Thank you very much for reading and contributing.

OP posts:
Manumission · 12/01/2017 15:26

All the more reason to push for a face to face fluffy

Otherpeoplesteens · 12/01/2017 15:27

Here's a thought. Was DS ever made to feel that he had some sort of responsibility to his mother and sister as the 'man of the house' after the divorce? It might help explain why he's carrying the can for them.

Timeforteaplease · 12/01/2017 15:28

How about this version?

Dear DS,

I’m truly sorry to hear that things are so bad at the moment.

I have thought long and hard about how to respond to your message. After our last exchange, I’d decided to decline any further requests for financial assistance because you are now a working adult.

However, it’s clear from your message that you have gotten yourself somewhat in over your head financially.

It sounds like what you really need at this stage is some proper, real-world financial advice. If you’re struggling with overdrafts and credit card debt to this extent, I’m sure you realise that any money I or anyone else were able to provide would be just a “drop in the ocean” - particularly if nothing is being done to get the overall situation under control.

I can’t pay your debt off for you – however, I can help you sort out this debt situation by dealing with the right agencies, and help get you on your feet again that way. I had to do it for myself once, but I can’t do it at a distance. I think we need to meet and chat it through.

This is probably not the immediate response you wanted to hear, but I want to provide any advice or guidance on a practical level that I can as to how you can best move forward from this,

Love,

Dad

Bigcocksuckyballs · 12/01/2017 15:29

Personally I think there's too much waffle in the letter. I think the son may read the first few paragraphs and no further, most of it reads like your husband blames his son for his predicament, which may or may not be the case. Maybe say you aren't in a financial position at the moment to offer money but can offer financial advice. The less said the better.

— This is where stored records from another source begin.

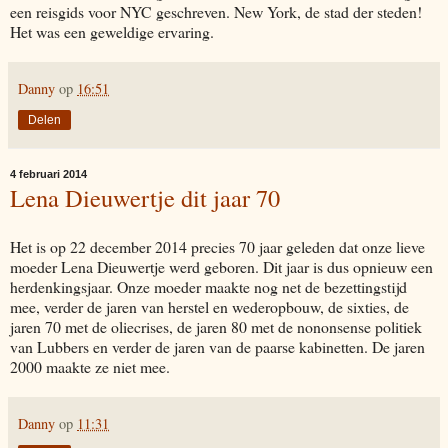
een reisgids voor NYC geschreven. New York, de stad der steden!
Het was een geweldige ervaring.
Danny
op
16:51
Delen
4 februari 2014
Lena Dieuwertje dit jaar 70
Het is op 22 december 2014 precies 70 jaar geleden dat onze lieve
moeder Lena Dieuwertje werd geboren. Dit jaar is dus opnieuw een
herdenkingsjaar. Onze moeder maakte nog net de bezettingstijd
mee, verder de jaren van herstel en wederopbouw, de sixties, de
jaren 70 met de oliecrises, de jaren 80 met de nononsense politiek
van Lubbers en verder de jaren van de paarse kabinetten. De jaren
2000 maakte ze niet mee.
Danny
op
11:31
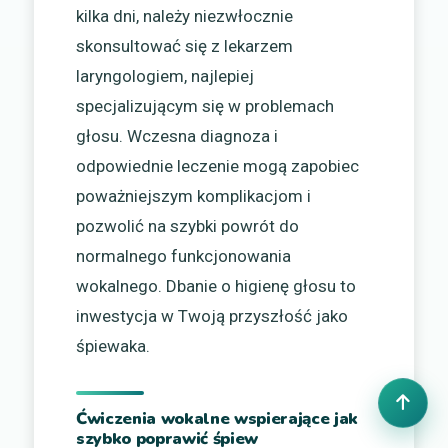
kilka dni, należy niezwłocznie
skonsultować się z lekarzem
laryngologiem, najlepiej
specjalizującym się w problemach
głosu. Wczesna diagnoza i
odpowiednie leczenie mogą zapobiec
poważniejszym komplikacjom i
pozwolić na szybki powrót do
normalnego funkcjonowania
wokalnego. Dbanie o higienę głosu to
inwestycja w Twoją przyszłość jako
śpiewaka.
Ćwiczenia wokalne wspierające jak
szybko poprawić śpiew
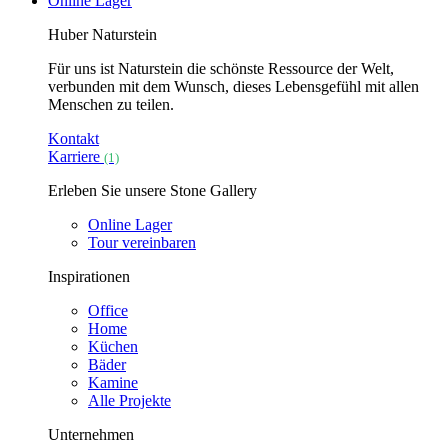
Online Lager
Huber Naturstein
Für uns ist Naturstein die schönste Ressource der Welt,
verbunden mit dem Wunsch, dieses Lebensgefühl mit allen
Menschen zu teilen.
Kontakt
Karriere
(1)
Erleben Sie unsere Stone Gallery
Online Lager
Tour vereinbaren
Inspirationen
Office
Home
Küchen
Bäder
Kamine
Alle Projekte
Unternehmen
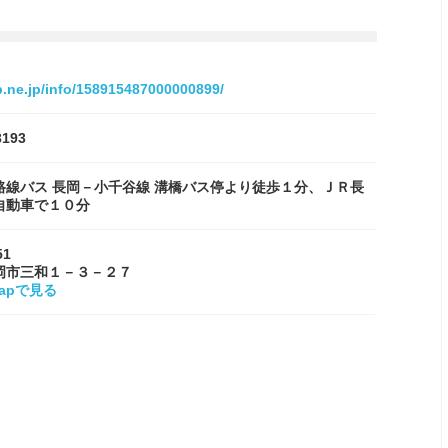
tp.ne.jp/info/158915487000000899/
3193
路線バス 長岡－小千谷線 溝橋バス停より徒歩１分、ＪＲ長
自動車で１０分
51
岡市三和１－３－２７
Mapで見る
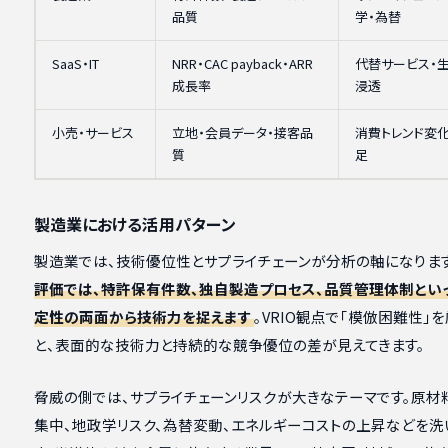
品質
学・為替
SaaS・IT
NRR・CAC payback・ARR
代替サービス・生
成長率
浸透
小売・サービス
立地・会員データ・接客品
消費トレンド変
質
足
製造業における活用パターン
製造業では、技術優位性とサプライチェーンが分析の軸になります
評価では、特許保有件数、独自製造プロセス、品質管理体制とい
定性の両面から技術力を捉えます
。VRIO観点で「模倣困難性」
と、表面的な技術力と持続的な競争優位の差が見えてきます。
脅威の側では、サプライチェーンリスクが大きなテーマです。原材
集中、地政学リスク、為替変動、エネルギーコストの上昇などを洗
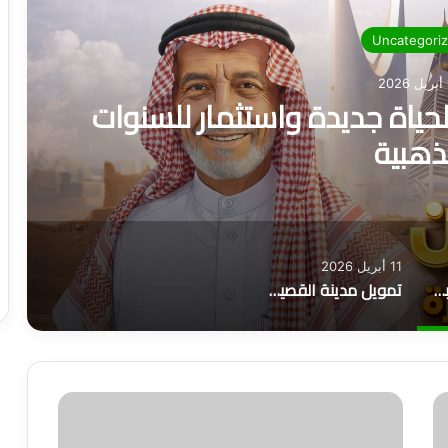
Uncategori
2
لحياة جديدة واستثمار للسنوات
ذهبية
11 أبريل 2026
تمويل المتقاعدين: بوابة لحياة جديدة واستثمار للسنوات الذهبية
تمويل مدينة القصيم: فرص مالية ذكية تناسب الجميع
و
ز
ا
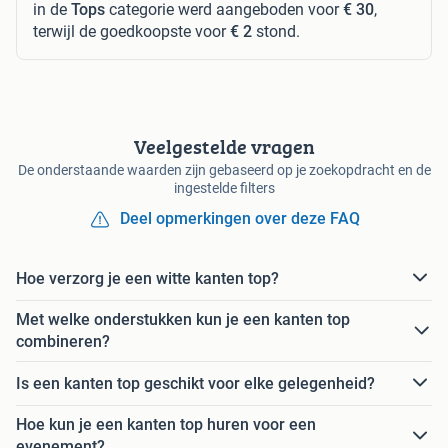
in de
Tops
categorie werd aangeboden voor
€ 30
,
terwijl de goedkoopste voor
€ 2
stond.
Veelgestelde vragen
De onderstaande waarden zijn gebaseerd op je zoekopdracht en de
ingestelde filters
Deel opmerkingen over deze FAQ
Hoe verzorg je een witte kanten top?
Met welke onderstukken kun je een kanten top
combineren?
Is een kanten top geschikt voor elke gelegenheid?
Hoe kun je een kanten top huren voor een
evenement?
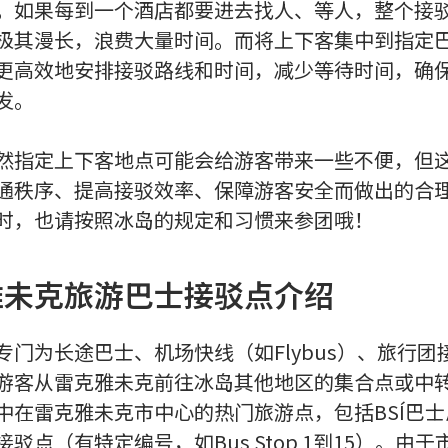
。如果每到一个酒店都要进去找人、等人，整个接
极其漫长，浪费大量时间。而将上下客集中到指定
更高效地安排接驳路线和时间，减少等待时间，确
发。
然指定上下客地点可能会给游客带来一些不便，但
通秩序、提高接驳效率、保障游客安全而做出的合
时，也请按照冰岛的规定和习惯来参团哦！
雅未克旅游巴士接驳点介绍
专门为长途巴士、机场快线（如Flybus）、旅行团
游客从雷克雅未克前往冰岛其他地区的集合点或中
中在雷克雅未克市中心的热门旅游点，包括BSÍ巴
驳点（有特定编号，如Bus Stop 1到15）。由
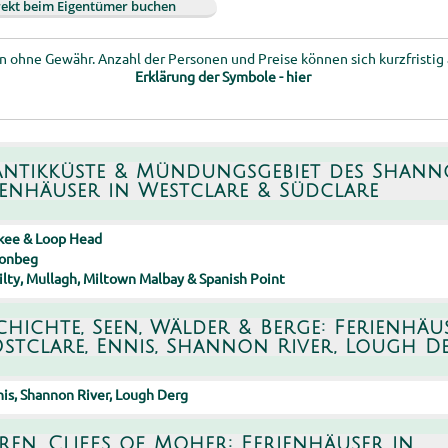
rekt beim Eigentümer buchen
 ohne Gewähr. Anzahl der Personen und Preise können sich kurzfristig
Erklärung der Symbole - hier
antikküste & Mündungsgebiet des Shann
ienhäuser in Westclare & Südclare
lkee & Loop Head
onbeg
lty, Mullagh, Miltown Malbay & Spanish Point
chichte, Seen, Wälder & Berge: Ferienhäu
Ostclare, Ennis, Shannon River, Lough D
is, Shannon River, Lough Derg
ren, Cliffs of Moher: Ferienhäuser in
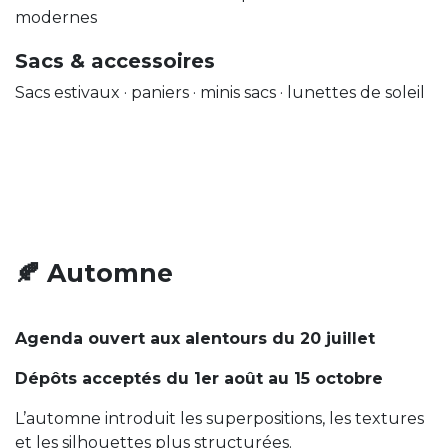
modernes
Sacs & accessoires
Sacs estivaux · paniers · minis sacs · lunettes de soleil
🍂 Automne
Agenda ouvert aux alentours du 20 juillet
Dépôts acceptés du 1er août au 15 octobre
L’automne introduit les superpositions, les textures
et les silhouettes plus structurées.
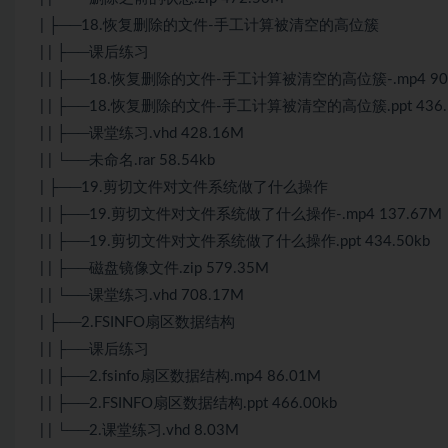
| ├──18.恢复删除的文件-手工计算被清空的高位簇
| | ├──课后练习
| | ├──18.恢复删除的文件-手工计算被清空的高位簇-.mp4 90
| | ├──18.恢复删除的文件-手工计算被清空的高位簇.ppt 436.
| | ├──课堂练习.vhd 428.16M
| | └──未命名.rar 58.54kb
| ├──19.剪切文件对文件系统做了什么操作
| | ├──19.剪切文件对文件系统做了什么操作-.mp4 137.67M
| | ├──19.剪切文件对文件系统做了什么操作.ppt 434.50kb
| | ├──磁盘镜像文件.zip 579.35M
| | └──课堂练习.vhd 708.17M
| ├──2.FSINFO扇区数据结构
| | ├──课后练习
| | ├──2.fsinfo扇区数据结构.mp4 86.01M
| | ├──2.FSINFO扇区数据结构.ppt 466.00kb
| | └──2.课堂练习.vhd 8.03M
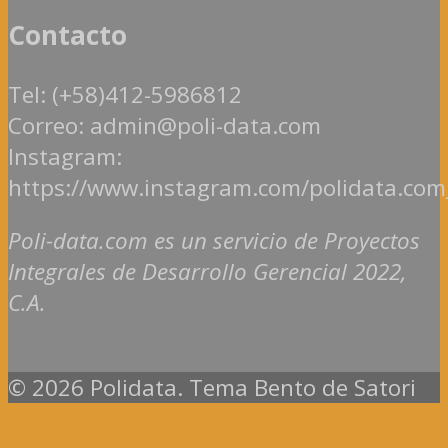
Contacto
Tel: (+58)412-5986812
Correo: admin@poli-data.com
Instagram:
https://www.instagram.com/polidata.com
Poli-data.com es un servicio de Proyectos
Integrales de Desarrollo Gerencial 2022,
C.A.
© 2026 Polidata. Tema Bento de Satori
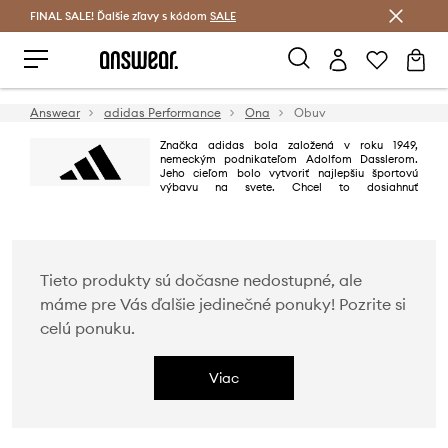
FINAL SALE! Ďalšie zľavy s kódom
Šetrite s Answear Club >
SALE
Answear
adidas Performance
Ona
Obuv
Značka adidas bola založená v roku 1949,
nemeckým podnikateľom Adolfom Dasslerom.
Jeho cieľom bolo vytvoriť najlepšiu športovú
výbavu na svete. Chcel to dosiahnuť
projektovaním najlepších topánok využieľných na šport, chrániacich
športovcov pred úrazmi a zabezpečujúc vysokú trvanlivosť výrobkov. Cieľ
bol dosiahnutý na 100 %.
Tieto produkty sú dočasne nedostupné, ale
máme pre Vás ďalšie jedinečné ponuky! Pozrite si
celú ponuku.
Viac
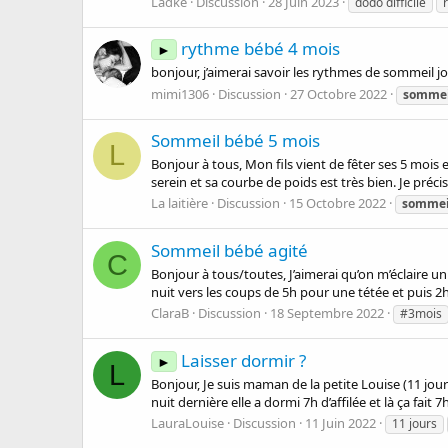
Ladke
Discussion
28 Juin 2023
dodo difficile
rythme bébé 4 mois
►
bonjour, j’aimerai savoir les rythmes de sommeil jo
mimi1306
Discussion
27 Octobre 2022
sommei
Sommeil bébé 5 mois
L
Bonjour à tous, Mon fils vient de fêter ses 5 mois
serein et sa courbe de poids est très bien. Je précise 
La laitière
Discussion
15 Octobre 2022
sommei
Sommeil bébé agité
C
Bonjour à tous/toutes, J’aimerai qu’on m’éclaire un
nuit vers les coups de 5h pour une tétée et puis 2
ClaraB
Discussion
18 Septembre 2022
#3mois
Laisser dormir ?
►
L
Bonjour, Je suis maman de la petite Louise (11 jours
nuit dernière elle a dormi 7h d’affilée et là ça fait 
LauraLouise
Discussion
11 Juin 2022
11 jours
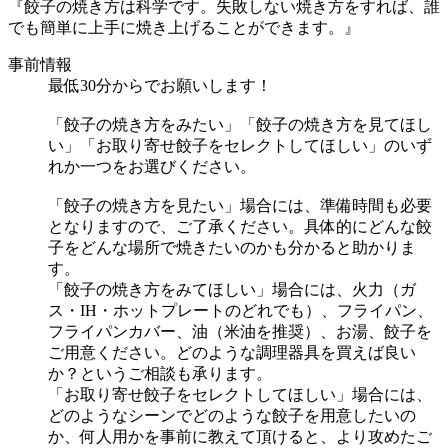
『餃子の焼き方は科学です。失敗しない焼き方をすれば、誰
でも簡単に上手に焼き上げることができます。』
事前情報
最低30分からでお願いします！
「餃子の焼き方をみたい」「餃子の焼き方を見てほし
い」「お取り寄せ餃子をセレクトしてほしい」のいず
れか一つをお選びください。
「餃子の焼き方を見たい」場合には、準備時間も必要
となりますので、ご了承ください。具体的にどんな餃
子をどんな場所で焼きたいのかも分かると助かりま
す。
「餃子の焼き方をみてほしい」場合には、火力（ガ
ス・IH・ホットプレートのどれでも）、フライパン、
フライパンカバー、油（米油を推奨）、お湯、餃子を
ご用意ください。どのような調理器具を買えば良い
か？というご相談も承ります。
「お取り寄せ餃子をセレクトしてほしい」場合には、
どのようなシーンでどのような餃子を用意したいの
か、何人用かを事前に教えて頂けると、より攻めたご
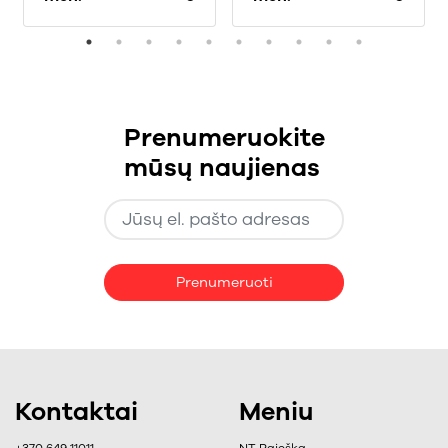
Prenumeruokite
mūsų naujienas
Prenumeruoti
Kontaktai
Meniu
+370 649 11011
NT Paieška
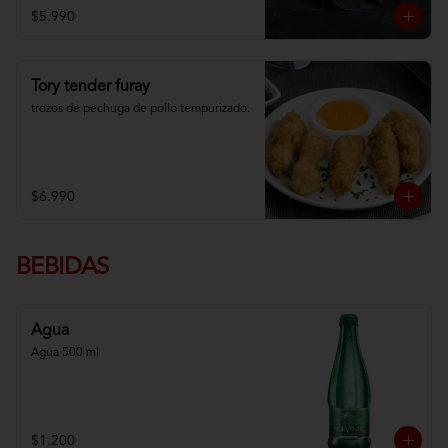
$5.990
Tory tender furay
trozos de pechuga de pollo tempurizado.
$6.990
BEBIDAS
Agua
Agua 500 ml
$1.200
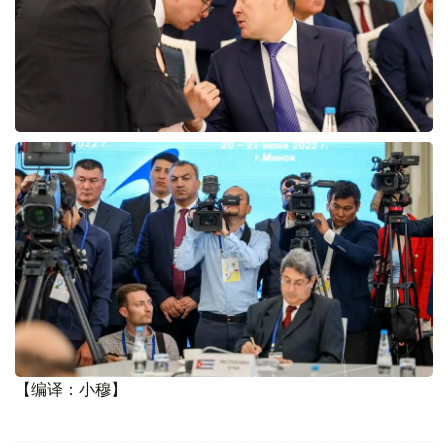
【编译：小穆】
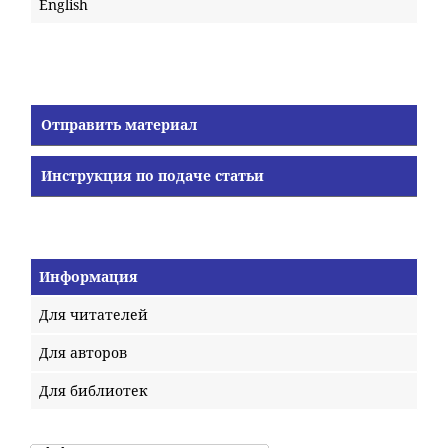
English
Отправить материал
Инструкция по подаче статьи
Информация
Для читателей
Для авторов
Для библиотек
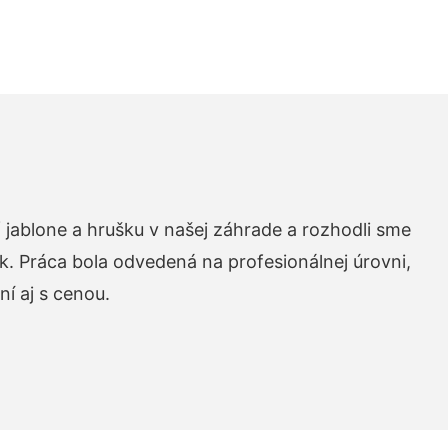
 jablone a hrušku v našej záhrade a rozhodli sme
k. Práca bola odvedená na profesionálnej úrovni,
í aj s cenou.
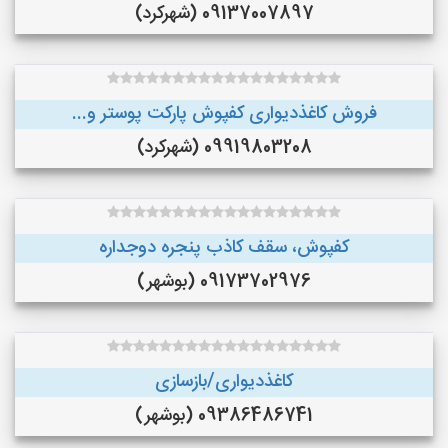
09137007897 (شهرکرد)
فروش کاغذدیواری کفپوش پارکت پوستر و...
09919803208 (شهرکرد)
کفپوش، سقف کاذب پنجره دوجداره
09173702976 (بوشهر)
کاغذدیواری/بازسازی
09386486741 (بوشهر)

RogueStar01 · 12/01/2017 15:29

as long as your boundaries are clear, your DP won't get conned out of a lot more money, this DS has been brought up by a mum that is clearly very dysfunctional, could be that his norms are all off. I agree, you might want to assume the mum is able to read it.

Bigcocksuckyballs · 12/01/2017 15:29

Sorry I meant the original letter.

Manumission · 12/01/2017 15:31

Maybe what he'd really, secretly like is to escape for half a day, see his Dad again and get some emotional support.

It's such a cold letter.

I really feel for the poor lad.

Otherpeoplesteens · 12/01/2017 15:34

How about a simple message:

Dear DS

This is too important to discuss over email. Can we meet up to talk about it face to face?

Love, Dad

Bittornhelp · 12/01/2017 15:35

It isn't meant as cold, as OH's feelings are the exact opposite - we are posting this as we really feel for him too.

Maybe a line at the end reiterating how much OH would love to have a relationship with him, and offering emotional support...?

OP posts:
NotCitrus · 12/01/2017 15:35

Call me totally cynical, but if contact has only been by email or Facebook, are you sure that it's actually the ds and not his mother that your DP is writing to?

emmyhNL · 12/01/2017 15:36

I really feel for your OH as it sounds like he's being pulled for his wallet. Agree with the others about not getting him more cash but practical help

BillSykesDog · 12/01/2017 15:36

I agree with rally. I would suspect that the ex wife has either set up the profile or is sending the messages from it. This long with no meet up is suspicious and I would think that indicates it is not him.

Manumission · 12/01/2017 15:37

Dear DS

This is too important to discuss over email. Can we meet up to talk about it face to face?

Love, Dad

Yes, that's probably the way to do it.

OP are you nervous about actually meeting him yourself?

RogueStar01 · 12/01/2017 15:37

bit I think that's a good idea personally, to send a clear signal that you do care. You can't be conned out of money unless you hand it over, at the end of the day.

Rafflesway · 12/01/2017 15:38

This reply has been deleted

Message withdrawn at poster's request.

Manumission · 12/01/2017 15:39

Maybe a line at the end reiterating how much OH would love to have a relationship with him, and offering emotional support...?

Yes. Whatever you do, make clear that that's on offer.